Union Pacific (UP) acquired five new wide-span cranes that are integrated with Artificial Intelligence (AI) and can operate semi-autonomously in loading and unloading intermodal containers onto semitrailer trucks.
These high-precision cranes will operate much like a high-tech robot or a vending machine but, instead of sticking in quarters, truck drivers will use their UPGo mobile app to get assigned a transfer location. The crane will then do most of the work, telling the truck driver where to go to pick up the load, while locating and lifting the containers.
The new cranes will be tested next year at Global IV in Joliet, Ill. They underscore UP’s commitment to exploring new technology that can enhance our customers’ experience and reduce greenhouse gas (GHG) emissions.
In addition to enhancing efficiencies, these electric cranes produce zero emission and will eliminate the use of many diesel trucks used to park containers at intermodal terminals, a centralized railroad facility where freight is loaded and unloaded for transportation on rail or trucks.
“We are always looking for new and innovative ways to improve services,” said Jeff Chapman, General Director-Capacity & Technology, Network Planning and Operations. “These electric cranes will help us meet our goals of building a more sustainable future in the transportation industry, while giving our customers’ faster and more efficient service.”
The cranes were acquired earlier this year and are currently being assembled and “energized” in preparation for testing to start in 2022. Based upon the results, UP will evaluate them for use at other intermodal terminals.
The cranes stand 75 feet tall and are 250 feet wide, operating over six tracks. They can identify a container on a crane within 1/16 of an inch of the location of the box. They also can move containers out of the way, if necessary, to load the correct container.
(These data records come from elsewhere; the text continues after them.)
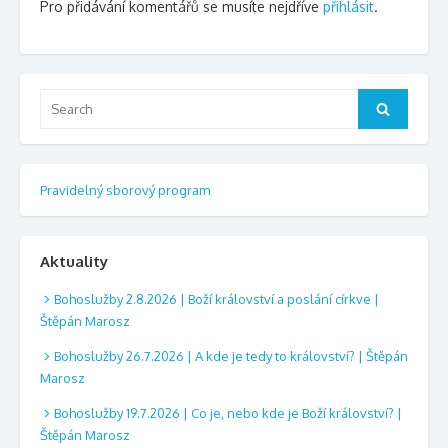
Pro přidávání komentářů se musíte nejdříve
přihlásit
.
Search
Search
for:
Pravidelný sborový program
Aktuality
Bohoslužby 2.8.2026 | Boží království a poslání církve |
Štěpán Marosz
Bohoslužby 26.7.2026 | A kde je tedy to království? | Štěpán
Marosz
Bohoslužby 19.7.2026 | Co je, nebo kde je Boží království? |
Štěpán Marosz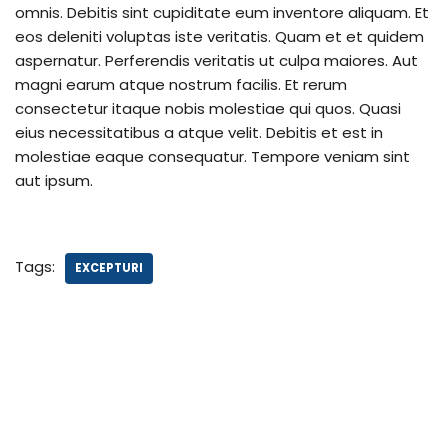
omnis. Debitis sint cupiditate eum inventore aliquam. Et
eos deleniti voluptas iste veritatis. Quam et et quidem
aspernatur. Perferendis veritatis ut culpa maiores. Aut
magni earum atque nostrum facilis. Et rerum
consectetur itaque nobis molestiae qui quos. Quasi
eius necessitatibus a atque velit. Debitis et est in
molestiae eaque consequatur. Tempore veniam sint
aut ipsum.
Tags:
EXCEPTURI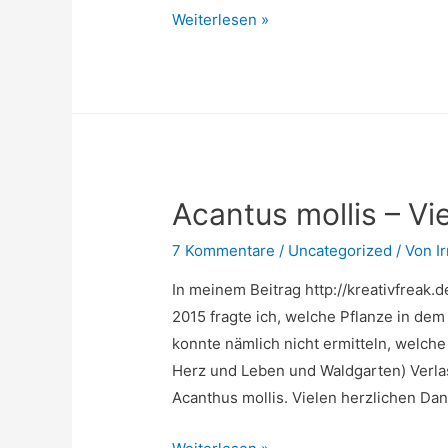
Kaffee
Weiterlesen »
–
das
richtige
Maß
Acantus mollis – Vi
7 Kommentare
/
Uncategorized
/ Von
I
In meinem Beitrag http://kreativfrea
2015 fragte ich, welche Pflanze in dem 
konnte nämlich nicht ermitteln, welche 
Herz und Leben und Waldgarten) Verlas
Acanthus mollis. Vielen herzlichen Dan
Acantus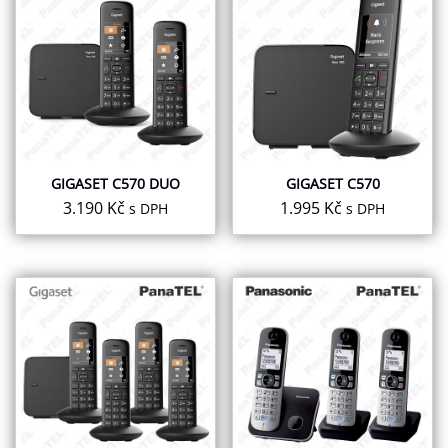
GIGASET C570 DUO
GIGASET C570
3.190
Kč
1.995
Kč
s DPH
s DPH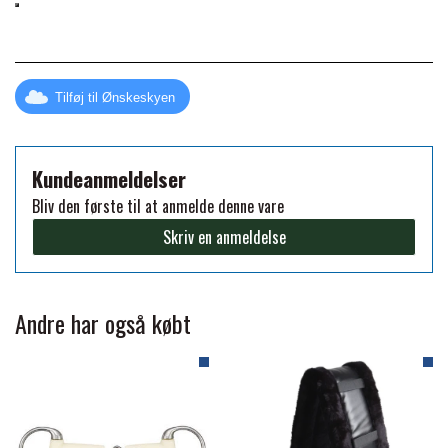
FORAN EQUINE
PREMIER EQUINE SADLER
GP TACK
Tilføj til Ønskeskyen
PREMIER EQUINE SADEL TILBEHØR
HAPPY MOUTH
Kundeanmeldelser
PREMIER EQUINE SADELUNDERLAG
Bliv den første til at anmelde denne vare
HEVARI
Skriv en anmeldelse
PREMIER EQUINE PADS
JACKS
Andre har også købt
PREMIER EQUINE BENBESKYTTELSE
KÄLLQUIST EQUESTIAN
PREMIER EQUINE TRANSPORT
BESKYTTELSE
LEMIEUX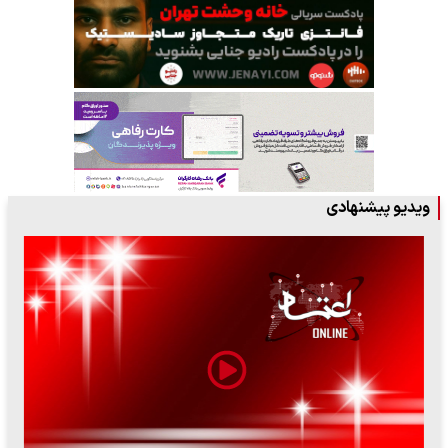
ویدیو پیشنهادی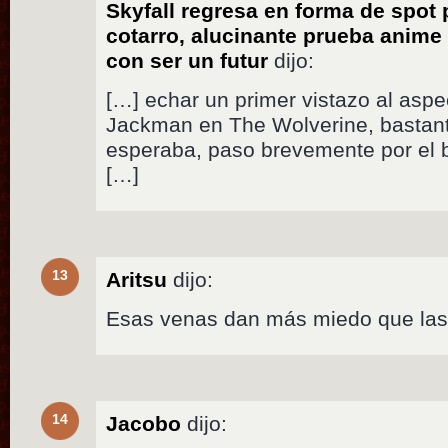
Skyfall regresa en forma de spot
cotarro, alucinante prueba anime
con ser un futur
dijo:
[…] echar un primer vistazo al aspe
Jackman en The Wolverine, bastan
esperaba, paso brevemente por el b
[…]
13
Aritsu
dijo:
Esas venas dan más miedo que las
14
Jacobo
dijo:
Truck drivers will go through an Automated Gate System, where they will be required to confirm the details of their pick-up.
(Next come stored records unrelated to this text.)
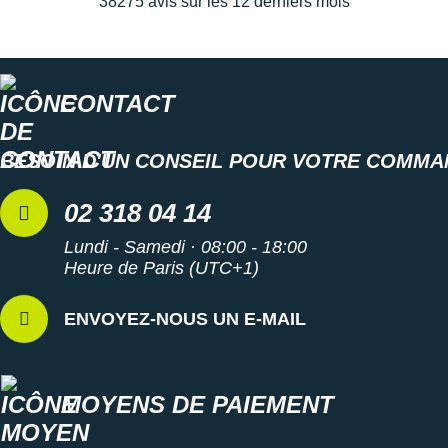
38275 avis sur les 12 derniers mois
CONTACT
BESOIN D'UN CONSEIL POUR VOTRE COMMA
02 318 04 14
Lundi - Samedi · 08:00 - 18:00
Heure de Paris (UTC+1)
ENVOYEZ-NOUS UN E-MAIL
MOYENS DE PAIEMENT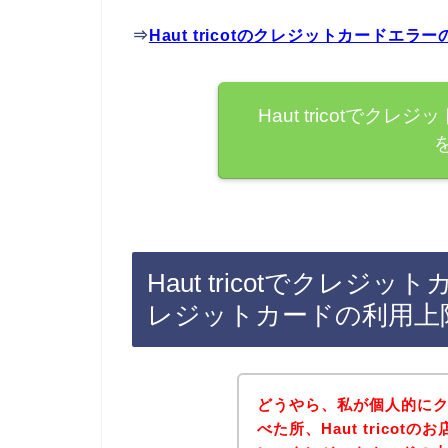
⇒
Haut tricotのクレジットカード
Haut tricotで
Haut tricotでクレ
レジットカードの利用上
どうやら、私が個人的に
べた所、Haut trico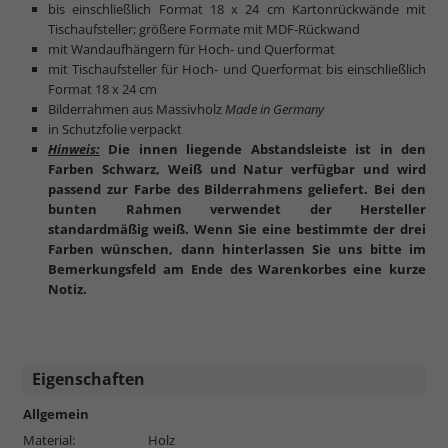
bis einschließlich Format 18 x 24 cm Kartonrückwände mit
Tischaufsteller; größere Formate mit MDF-Rückwand
mit Wandaufhängern für Hoch- und Querformat
mit Tischaufsteller für Hoch- und Querformat bis einschließlich
Format 18 x 24 cm
Bilderrahmen aus Massivholz
Made in Germany
in Schutzfolie verpackt
Hinweis:
Die innen liegende Abstandsleiste ist in den
Farben Schwarz, Weiß und Natur verfügbar und wird
passend zur Farbe des Bilderrahmens geliefert. Bei den
bunten Rahmen verwendet der Hersteller
standardmäßig weiß. Wenn Sie eine bestimmte der drei
Farben wünschen, dann hinterlassen Sie uns bitte im
Bemerkungsfeld am Ende des Warenkorbes eine kurze
Notiz.
Eigenschaften
Allgemein
Material:
Holz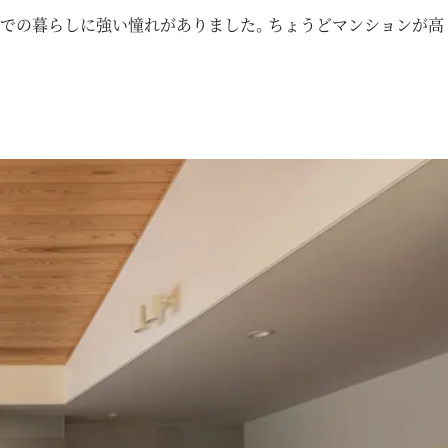
家での暮らしに強い憧れがありました。ちょうどマンションが高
“The crane has the ability to manage multiple priorities, work orders and analyze future lifts, basically do it all,” said Matthew Wafer, Senior Manager Capital Planning-Network Planning and Operations.
However, for safety reasons, the cranes won’t be allowed to do it all.
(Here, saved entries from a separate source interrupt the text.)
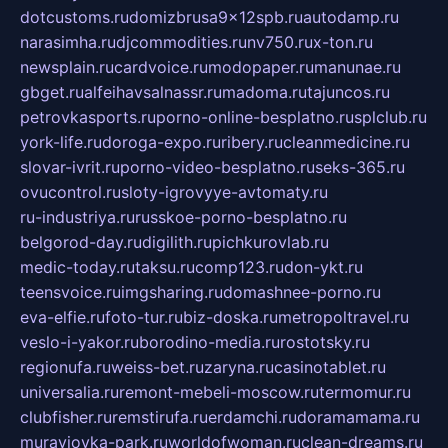
dotcustoms.ru
domizbrusa9x12spb.ru
autodamp.ru
narasimha.ru
djcommodities.ru
nv750.ru
x-ton.ru
newsplain.ru
cardvoice.ru
modopaper.ru
manunae.ru
gbget.ru
alfeihavsalnassr.ru
madoma.ru
tajuncos.ru
petrovkasports.ru
porno-online-besplatno.ru
splclub.ru
york-life.ru
doroga-expo.ru
ribery.ru
cleanmedicine.ru
slovar-ivrit.ru
porno-video-besplatno.ru
seks-365.ru
ovucontrol.ru
sloty-igrovyye-avtomaty.ru
ru-industriya.ru
russkoe-porno-besplatno.ru
belgorod-day.ru
digilith.ru
pichkurovlab.ru
medic-today.ru
taksu.ru
comp123.ru
don-ykt.ru
teensvoice.ru
imgsharing.ru
domashnee-porno.ru
eva-elfie.ru
foto-tur.ru
biz-doska.ru
metropoltravel.ru
veslo-i-yakor.ru
borodino-media.ru
rostotsky.ru
regionufa.ru
weiss-bet.ru
zaryna.ru
casinotablet.ru
universalia.ru
remont-mebeli-moscow.ru
termomur.ru
clubfisher.ru
remstirufa.ru
erdamchi.ru
doramamama.ru
muraviovka-park.ru
worldofwoman.ru
clean-dreams.ru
The crane and its accompanying operating system will do almost all the work autonomously, but will stop once the container is over the working track or truck transfer area. A person monitoring the system remotely via computer screens will supervise lowering the container onto the truck chassis to ensure it is smoothly and safety done.
UP is currently in the process of hiring personnel to man the cranes and will be developing a training program to be implemented later this year.